One of the new arguments that Thorne proposed was that a graduate student (now a professor) working with Dr. Brenner, who co-authored an article with Dr. Brenner, somehow tipped the beans about the invention in a way that made it unpatentable. That argument seems to have collapsed -- Thorne apparently cancelled its attempt to depose Dr. Brenner on the issue. I won't be surprised if the PTAB refuses to hear either of Thorne's petitions.

I mostly stopped blogging the litigation because I think the legal play-by-play serves no good purpose. As I detailed here, I have come to believe that the litigation will continue indefinitely: as long as ChromaDex has valuable intellectual property to defend, it will come under attack. And ChromaDex has world class legal teams to handle it. What's more important, I think, is how the science pans out, and whether consumers begin to take seriously the opportunity to replenish NAD via a simple, safe vitamin supplement.

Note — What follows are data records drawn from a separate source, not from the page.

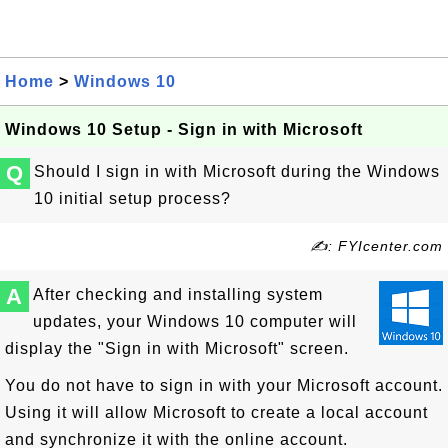
Home
>
Windows 10
Windows 10 Setup - Sign in with Microsoft
Q
Should I sign in with Microsoft during the Windows
10 initial setup process?
✍: FYIcenter.com
A
After checking and installing system
updates, your Windows 10 computer will
display the "Sign in with Microsoft" screen.
You do not have to sign in with your Microsoft account.
Using it will allow Microsoft to create a local account
and synchronize it with the online account.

But today somebody lit up the Litigation Blogger Bat Signal, and I got the following note:

Shelly, It’s overwhelming all this legal stuff. Is Chromadex looking like we will win and prevail or is this going to drag on forever!

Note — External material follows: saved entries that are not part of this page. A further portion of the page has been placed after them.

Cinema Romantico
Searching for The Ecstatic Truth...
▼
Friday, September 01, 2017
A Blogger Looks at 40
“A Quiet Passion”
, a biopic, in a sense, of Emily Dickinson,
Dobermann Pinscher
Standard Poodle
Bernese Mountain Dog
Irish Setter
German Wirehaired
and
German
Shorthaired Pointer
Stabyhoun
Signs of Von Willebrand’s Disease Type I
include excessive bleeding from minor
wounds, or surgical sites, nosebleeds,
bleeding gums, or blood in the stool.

My current take on the litigation is that it's going very well in California. It's going pretty well in New York, too: Not only has Elysium lost a number of discovery disputes, but the Judge specifically stated about one of Elysium's filings that it "smacks of bad faith," which gives me the sense that the Judge has figured out -- faster than Judge Carney did -- exactly what this litigation is about.

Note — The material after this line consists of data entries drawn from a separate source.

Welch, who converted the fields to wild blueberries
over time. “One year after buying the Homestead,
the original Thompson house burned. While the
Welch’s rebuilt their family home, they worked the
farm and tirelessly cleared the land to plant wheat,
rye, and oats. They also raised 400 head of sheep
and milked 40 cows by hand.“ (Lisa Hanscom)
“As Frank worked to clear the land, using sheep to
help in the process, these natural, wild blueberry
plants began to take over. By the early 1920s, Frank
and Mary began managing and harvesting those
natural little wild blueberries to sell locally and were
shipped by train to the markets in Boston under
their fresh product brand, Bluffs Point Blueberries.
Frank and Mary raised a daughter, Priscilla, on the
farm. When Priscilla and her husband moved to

The New York case should go to trial in a few months. The Judge has told the parties to be ready for trial in August.

The California case should go to trial in September. Judge Carney has shown a strong commitment to getting this case off his docket.

I don't think the Delaware case is going as well, but it's too technical to really understand the implications of the various rulings, and we don't know what counter-moves the parties are planning in response. But the Delaware case, too, is scheduled to go to trial in September, and the Court has so far resisted multiple efforts to postpone that day of judgment.

So in one sense, the litigation is going to end soon, because all three trials are likely to occur in the second half of this year.

But in another sense, the litigation is absolutely going to drag on forever, because appeals are possible in every case (highly likely, in Delaware), and new cases will emerge, like the one that is the subject of this blog post -- a brand new patent infringement case against Thorne, which, if it does not settle, might not go to trial for years. And if NR becomes increasingly important over time, new infringers will likely emerge, and new patent infringement suits. So, yes, the litigation "is going to drag on forever".

And therefore, someone who thinks that ChromaDex's fate turns on how well the civil justice system adjudicates any particular dispute might not like the stock.

By contrast, someone else might think that the civil justice system, after all the appeals have run their course, mostly gets it right, and that ChromaDex has the resources it needs to adequately navigate the system, and that ChromaDex has lots of patents, not just two, and that the value of ChromaDex's intellectual property will increase over time as the fruits of its many research agreements manifest as more and more patents stretching far into the future. That person might like the stock.

I don't know what anyone should do -- there's no investment advice on this blog. But it's not worth it to me to blog the litigation, so I am going to continue to not do that -- except for occasional updates -- although for people who want to follow the litigation themselves, I will continue to post the documents here.